Vakfiyeler ise apayrı bir konudur. Bir vakfiye besmele ile başlar, hamdele (elhümdülillah) ve salvele (salât-u selâm) ile devam eder. Vakıf duaları kutsal metin gibidir.
Vakfiye bedduaları ise sıcak civa gibidir; insanın içini yakar: “Bu vakfiyeyi kim bozarsa, Allah’ın, meleklerin ve bütün insanların lâneti onun üzerine olsun!”
***
Birçoğumuzun bildiği bütün bu bilgileri neden paylaştım?
Anlatayım…
Ülkemizin medâr-ı iftihârı sayılabilecek pek çok vakıf ve dernek var. 2021 verilerine göre mülhak, cemaat, esnaf ve yenilerle birlikte toplam vakıf sayısı 6 bin 329 olarak kaynaklara geçmiş. Birlik Vakfı, İlim Yayma Vakfı, Ensar Vakfı, Avrasya Bir Vakfı, Türk Dünyası Araştırmaları Vakfı, Süleymaniye Vakgı, Ayasofya-i Kebir Cami Vakfı, Balıklı Rum Hastanesi Vakfı, Sabancı Vakfı, Türkiye Yazarlar Birliği Vakfı, Milli Eğitim Vakfı, Enka Vakfı, Mehmetçik Vakfı, TEMA Vakfı, ÇEKÜL Vakfı, İstanbul Kültür ve Sanat Vakfı vs.. Bu vakıfların çoğu, gelenekten tevarüs ettikleri terbiye ile bugünlere kadar gelmiş ve hizmetlerini aksatmadan devam ettirmektedirler. Ülkemizin içinde bulunduğu ekonomik daralmaya rağmen burs vermeye, sosyal yardımları aksatmamaya, eğitim hizmetlerini yürütmeye, kültür ve medeniyet perspektifli hizmetlerini sürdürmeye gayret göstermektedirler.
Hepsi kıymetli…
Hepsi muteber…
***
Ancak aralarında biri var ki, özel olarak temas etmeden geçmek olmaz: Türk Kültürüne Hizmet Vakfı…
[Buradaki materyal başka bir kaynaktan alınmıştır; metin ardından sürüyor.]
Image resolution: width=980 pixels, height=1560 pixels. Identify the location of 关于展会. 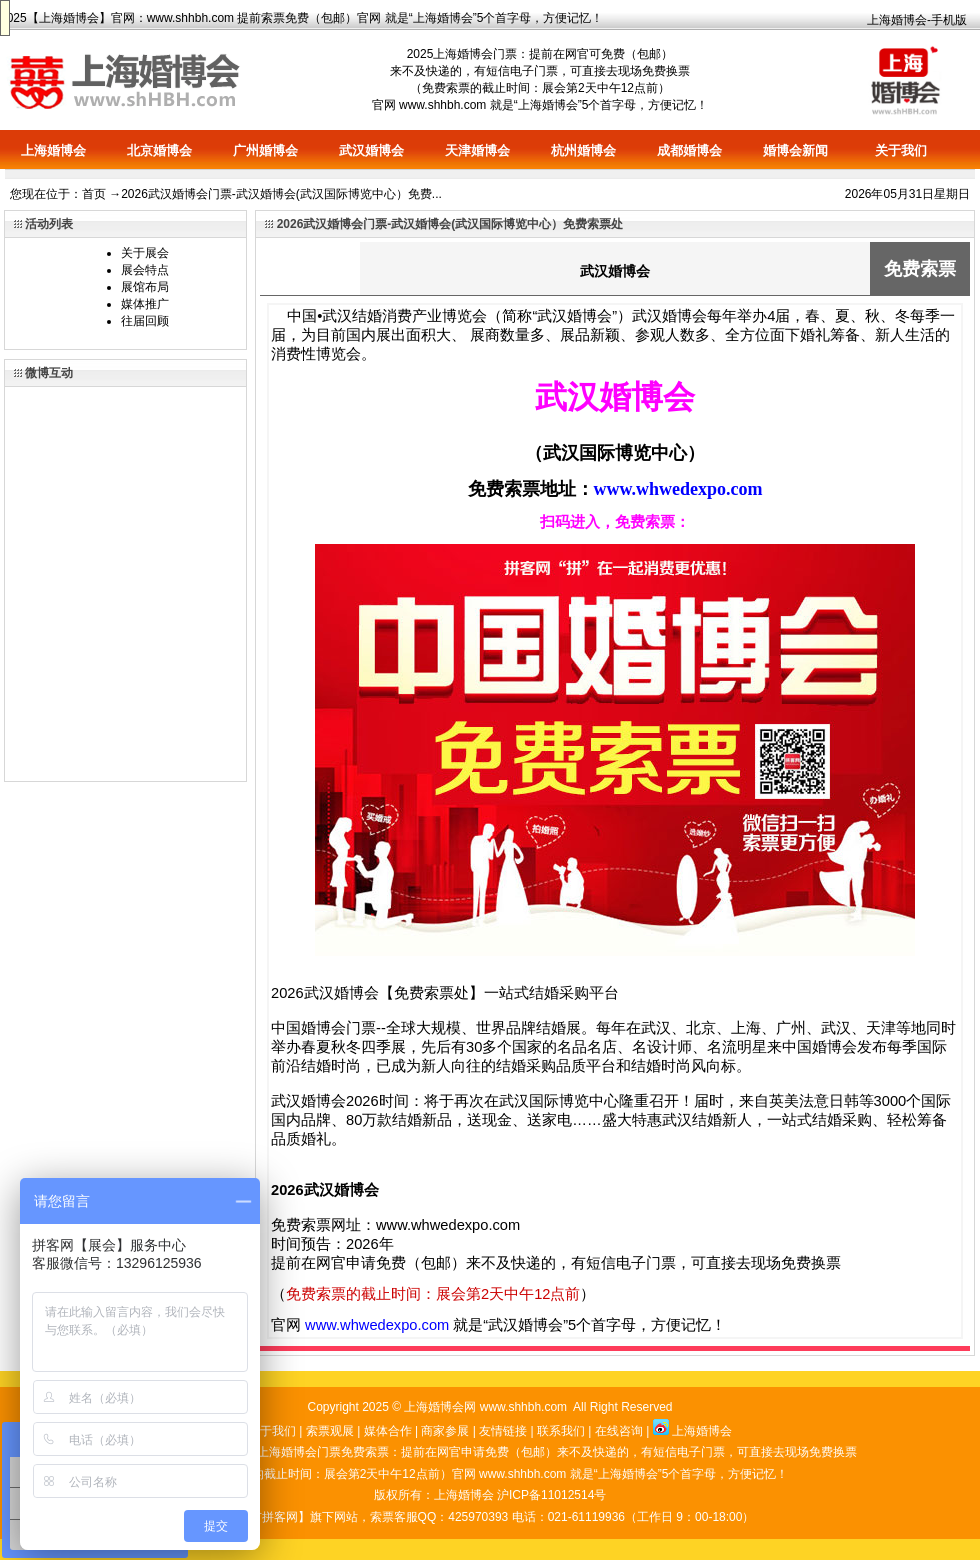 (145, 253).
İstanbul’da klasik sanatlarımızla ilgili ilk kurumsal kursları düzenleyen ve bu yönüyle Ayasofya’nın hemen arkasında yer alan Caferağa Medresesi’ni bir akademiye dönüştüren Türk Kültürüne Hizmet Vakfı, İstanbul Büyükşehir Belediyesi’nin efsane hizmetlerinden -bugünlerde maalesef kapılarına kilit vurulan- İSMEK’lere de öncülük etmiş bir kurumdur. Ancak bilenler tarafından kadri-kıymeti bilinen bu vakfın hizmetleri sadece kurslarla sınırlı değildir. Bugün Kültür Bakanlığı ve konusuyla ilgili resmî kurumların bile üstesinden gelemeyeceği yayıncılık faaliyetlerine imza atıyor olması onun kültür hayatımız açısından ne denli kıymetli olduğunun göstergesidir.
1985 yılında, Kültür ve Turizm Bakanlığı’nın teşvikiyle resmiyet kazanan vakıf, “millî kültürümüzü korumak, geliştirmek, yüceltmek ve tanıtmak; kültür alanında faaliyet gösteren kurumlarla işbirliği yaparak bu mirası gelecek nesillere aktarmak” ana fikriyle çalışmalarını sürdürmektedir.
Yayınevleri, günümüzde ancak en fazla biner adet kültür kitabı basabilmekte. Bu kitapların pek çoğu depolarda beklemekte. Kitap fuarları incik-boncuk ve ayraç-broşür dağıtılan panayır alanlarına dönmüş durumda. İyi okurun olmadığı kültür ortamında iyi kitaba da ulaşmanın zor olduğu, çer-çöp kitaplarla zihinlerin istismar edildiği bir düzlemde, Türk Kültürüne Hizmet Vakfı dev eserlerin altına girmekte ve yüzünün akıyla da üzerine düşen görevi başarıyla sonuçlandırmaktadır. Hiçbir şey yapmamış var sayılsa bile sadece “Cumhuriyet’in 100. Yılına Armağan Yayın Projesi” ile büyük bir alkışı hak etmektedir.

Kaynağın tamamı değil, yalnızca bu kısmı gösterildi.